In the last installment of the series, I explained what dividends are, and why dividends have no bearing on the short term price of stocks.

I think I’m going to offend some people today, because I’m going to explain why I think dividends are just a fad.

Why dividends are popular today

Dividends werent always this popular. Throughout history, there were periods in time when it was more popular than others. We live in one such period today.

Dividends recently became popular in the aftermath of the financial crisis in 2008. In order to keep the economy from free-falling, central banks around the world cut short term interest rates to rock bottom. Then, they engaged in money printing (sort of) to drive long term interest rates down to ridiculously low levels as well.

For decades, people with savings had invested part of their money in long term bonds that paid decent interest rates. In the year 2000, 30-year US bonds paid over 5%/year. In eary 2013 though, you were lucky to get 3%/year, which is about the rate of inflation for the past 100 years.

Those bond investors weren’t happy with the 3% of course, so they started looking for alternatives. They realized that some stocks paid regular dividends of 5%/year or more. So instead of buying bonds, they bought dividend paying stocks. The demand for such stocks rose, which pushed up their values.

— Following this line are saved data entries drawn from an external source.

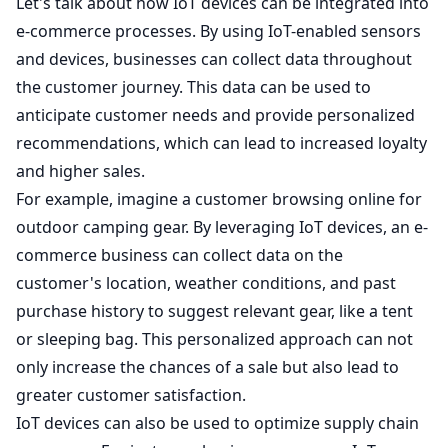
Let's talk about how IoT devices can be integrated into
e-commerce processes. By using IoT-enabled sensors
and devices, businesses can collect data throughout
the customer journey. This data can be used to
anticipate customer needs and provide personalized
recommendations, which can lead to increased loyalty
and higher sales.
For example, imagine a customer browsing online for
outdoor camping gear. By leveraging IoT devices, an e-
commerce business can collect data on the
customer's location, weather conditions, and past
purchase history to suggest relevant gear, like a tent
or sleeping bag. This personalized approach can not
only increase the chances of a sale but also lead to
greater customer satisfaction.
IoT devices can also be used to optimize supply chain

The minority of investors who picked stocks based on dividends saw their portfolios gain in value. This made them feel good, which made them more vocal about investing in dividend stocks. This led to the current popularity with dividends.

The Shenanigans Begin

Before long, dividend paying stocks became much more highly valued than their non-dividend paying peers. This wasn’t lost on corporate executives, of course, nor wall street bankers for that matter. Companies that didn’t pay dividends started paying dividends, and those who already paid dividends upped their dividends. Everytime they did, investors rewarded them by buying more stock, which increased their stock prices.

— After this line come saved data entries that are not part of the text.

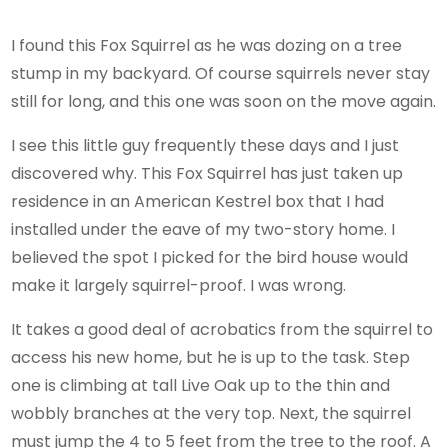
I found this Fox Squirrel as he was dozing on a tree
stump in my backyard. Of course squirrels never stay
still for long, and this one was soon on the move again.
I see this little guy frequently these days and I just
discovered why. This Fox Squirrel has just taken up
residence in an American Kestrel box that I had
installed under the eave of my two-story home. I
believed the spot I picked for the bird house would
make it largely squirrel-proof. I was wrong.
It takes a good deal of acrobatics from the squirrel to
access his new home, but he is up to the task. Step
one is climbing at tall Live Oak up to the thin and
wobbly branches at the very top. Next, the squirrel
must jump the 4 to 5 feet from the tree to the roof. A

Pretty soon, companies that couldn’t afford to pay dividends were paying dividends. How? Four letters: DRIP.

DRIP stands for ‘Dividend Reinvestment Plan’. This is how it works. When you own stocks that pay dividends, you have the option of signing up for the DRIP. If you do, you automatically reinvest your dividends to buy more stock. As a result, it’s as if you received stock dividends, rather than cash dividends.

This is great for a company wanting to pay dividends without really paying dividends. Let’s say the company can only pay out $50 million in dividends every year, but it wants to pay out $100 million. They declare $100 million in dividends, but they also institute a DRIP, which half of their investors sign up for. They therefore only have to pay out $50 million in cash, and they hand out $50 million in shares.

Why Cutting Dividends Are Better Than DRIP

To understand why DRIP is a waste of money, let’s imagine for a minute that everyone signs up for the DRIP. Then, the corporation doesn’t have pay out any cash for their dividends; only shares. Let’s say it pays out 1 share for every 10 shares you own, and let’s say there’s a total of 10 million shares.

When the company pays out the ‘dividend’, everybody gets 1 share for each 10. The guy who had a million shares get 100,000 shares. The guy who had 10 shares get 1. Everyone’s share count increases by 10%, so everyone retains the same percentage of the company. In other words, if you owned 5% of a company, you’ll still own 5% after.

For the corporation, there is no change in their value. They had just as much cash, and they’re earning just as much as before. I suppose there’s a small difference though — they had to file all the paperwork to administer the DRIP.

Is Dividend Investing Just A Fad

Since you still own the same percentage of the company which is worth pretty much the same amount, you’re no richer than if the company didn’t pay dividends at all. But for you, there is a difference. You now have to pay taxes on your ‘dividends’.

What a stupid way to waste money.

What the future holds

As stupid as it is, increasing dividends has worked. The companies which increased their dividends saw their values go up. (As an aside, it’s stuff like this that really makes me wonder how anyone can believe the markets are efficient .)

However, I believe the dividend love-in is coming to an end.

Some day, the world economy will get back on its feet. When this happens, the central banks around the world will stop trying to lower long term interest rates. This has already started to some degree, but in the future, I can see long term bonds yielding 4%/year again.

At that point, a lot of people who bought dividend stocks will question why theyre holding them, instead of the much safer bonds. Sure enough, theyll sell their dividend stocks to buy bonds. Having a large amount of sellers will put downward pressure on dividend stocks, lowering their prices.

At the same time, high growth stocks will thrive in a good economy. As I will explain in the next installment, high growth stocks tend to pay little if any at all, in dividends. This will lift their stock prices far faster than it will for dividend stocks.

People will start saying that you should buy stocks for their growth, not for their dividends. As this becomes the new mantra, people will buy high growth stocks and dump dividend stocks. Again, youll have more sellers than buyers of dividend stocks, lowering their prices.

Im not predicting anything special here — all this has happened in the past, and all this will happen again.